Pharmacological Actions of First-Generation Antihistamines
- CNS depression: Sedation, drowsiness and impaired concentration.
- Antiallergic action: Relieves symptoms of type-I hypersensitivity reactions.
- Anticholinergic effects: Dry mouth, blurred vision, constipation and urinary retention.
- Antiemetic action: Useful in motion sickness due to vestibular suppression.
- Local anaesthetic effect: Mild numbing action.
Adverse Effects of First-Generation Antihistamines
- Drowsiness and lack of focus
- Headache and fatigue
- Dry mouth and urinary retention (anticholinergic effects)
- Nausea, vomiting and gastric discomfort
- Rarely, allergic reactions or dermatitis
Uses of First-Generation Antihistamines
- Allergic diseases: Urticaria, rhinitis, conjunctivitis, dermatitis, angioedema.
- Common cold: Provide symptomatic relief through anticholinergic and sedative effects.
- Pre-anaesthetic medication: Promethazine for sedation and prevention of nausea.
- Motion sickness: Dimenhydrinate and diphenhydramine.
- Parkinsonism: Promethazine and diphenhydramine reduce tremors.

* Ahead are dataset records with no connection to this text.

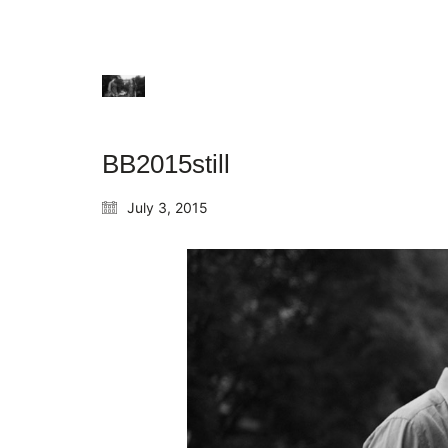
BB2015still
July 3, 2015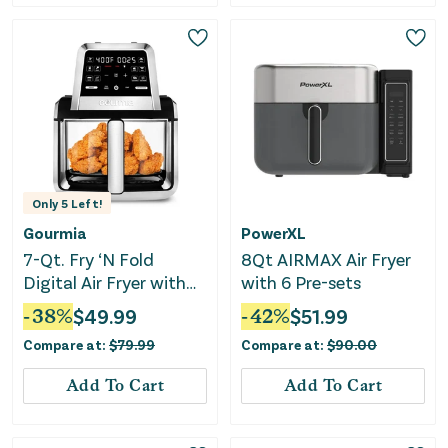
Only
5
Left!
Gourmia
PowerXL
7-Qt. Fry ‘N Fold
8Qt AIRMAX Air Fryer
Digital Air Fryer with
with 6 Pre-sets
10 Presets & Guided
-
38
%
$
49.99
-
42
%
$
51.99
Cooking
Compare at:
$
79.99
Compare at:
$
90.00
Add To Cart
Add To Cart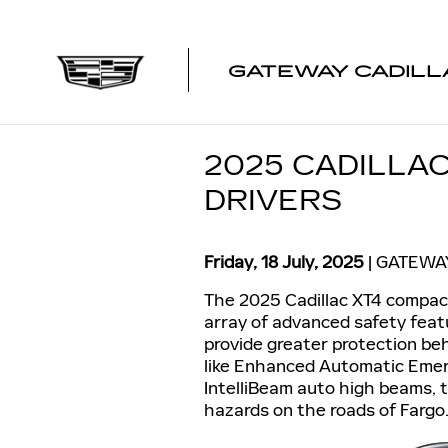
Skip to main content
GATEWAY CADILL
2025 CADILLA
DRIVERS
Friday, 18 July, 2025
GATEWA
The 2025 Cadillac XT4 compact
array of advanced safety feat
provide greater protection be
like Enhanced Automatic Emerg
IntelliBeam auto high beams, t
hazards on the roads of Fargo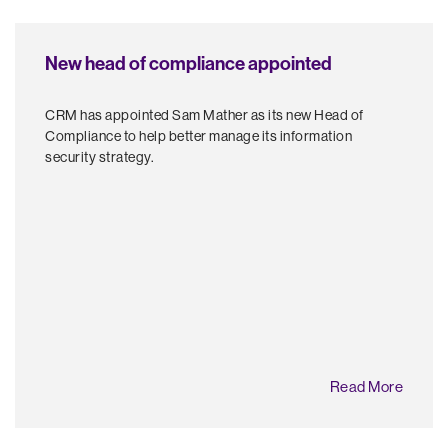
New head of compliance appointed
CRM has appointed Sam Mather as its new Head of
Compliance to help better manage its information
security strategy.
Read More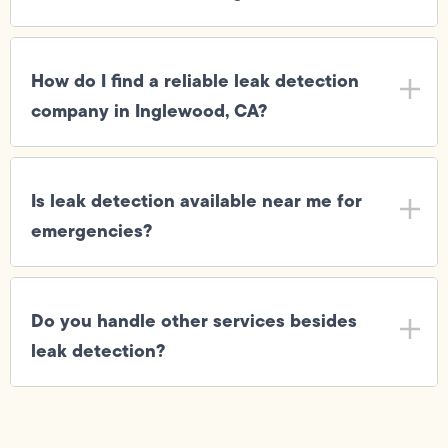
How do I find a reliable leak detection
company in Inglewood, CA?
Is leak detection available near me for
emergencies?
Do you handle other services besides
leak detection?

- Vertigo: Cinnarizine and meclizine are effective in Meniere’s disease.
- Adjunct in anaphylaxis: Combined with adrenaline for supportive therapy.
Second-Generation Antihistamines
These drugs selectively block H1 receptors without significant CNS penetration, therefore cause minimal or no sedation.
Properties
- No anticholinergic effects
- Do not cause sedation or impair psychomotor function
- Longer duration of action
- Better safety profile
Uses
- Allergic rhinitis (e.g., cetirizine, fexofenadine, loratadine)
- Urticaria and eczema
- Allergic conjunctivitis (azelastine or levocabastine eye drops)
Antivertigo Drugs
Vertigo is a spinning sensation caused by problems in the inner ear or brain. Drugs used include:
- Cinnarizine, promethazine, diphenhydramine (H1-blockers)
- Hyoscine (anticholinergic)
- Prochlorperazine (phenothiazine)
- Betahistine (H1-analogue)
- Diuretics (acetazolamide, thiazides)
- Diazepam, tricyclic antidepressants, corticosteroids
Cinnarizine reduces calcium entry into vestibular cells and helps control vertigo.